Fault tolerance and dependability

Dependability: Fault tolerance is based on dependability, which is a concept that encapsulates the following attributes:

  • Availability means that a system is immediately ready for use. In general, it refers to the probability that the system is operating correctly at any given moment and is available to perform its functions on behalf of its users. In other words, a highly available system is the one that works most of the time.
  • Reliability indicates that a system can run continuously without failure. In contrast to availability, reliability is defined in terms of a time interval instead of an instant in time. A highly reliable system is the one that continues to work without any interruption over a relatively long period of time. This is a subtle, yet important, difference when compared to availability.
  • Safety refers to the probability that a system is either functioning properly or is in failed state. If the system is in failed state, it will not cause any major disruptions. And at that moment, it will not properly perform the functionality. For example, process control systems, such as those used for controlling nuclear power plants and manned space vehicles, are required to provide a high degree of safety. If such control systems temporarily fail, even for a brief moment, the effects could be disastrous.
  • Maintainability refers to how easily a failed system can be repaired. A high-maintenance system might also show a high degree of availability, especially if failures can be detected and repaired automatically.

Fault tolerance is ultimately about keeping the full availability of the system, even in the presence of failure. When designing a dependable fault-tolerant system, it is important to understand the definitions of:

  • Failure. A failure occurs when the delivered service of a system or a component deviates from its specification.
  • Error. An error is a part of the system state that is liable to lead it to failure. An error affecting the service is an indication that a failure is occurring, or has occurred.
  • Fault. A fault is the adjudged or hypothesized cause of an error.

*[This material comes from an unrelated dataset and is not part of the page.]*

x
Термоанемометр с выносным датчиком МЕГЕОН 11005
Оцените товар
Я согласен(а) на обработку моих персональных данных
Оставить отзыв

While an error is the manifestation of a fault in the system, a failure is the effect of an error on the service. Therefore, faults are potential sources of system failures. As mentioned above, fault tolerance is the ability to continue to provide service in spite of faults. It can be achieved by error processing and fault treatment. The goal of error processing is to remove errors from the computational state before a failure occurs, whereas the goal of fault treatment is to prevent faults from being activated again.


Why is redundancy a required factor in a fault-tolerant system?

It is impossible to implement a fault-tolerant system without having some form of redundancy, as redundancy is the use of additional information, resources, or time beyond what is needed for normal system operation. There are two types of redundancy: time and space. Time redundancy is based on using extra execution time, whereas space redundancy is based on using extra physical resources, such as extra processors, memory, disks, or communication links. A classic example of space redundancy is process replication. Fault tolerance requires some form of redundancy and redundancy requires some form of replication. Therefore, to provide fault tolerance, it is required to have replication. There are two well-known process replication schemes: active and passive, both of which are fault-tolerant techniques.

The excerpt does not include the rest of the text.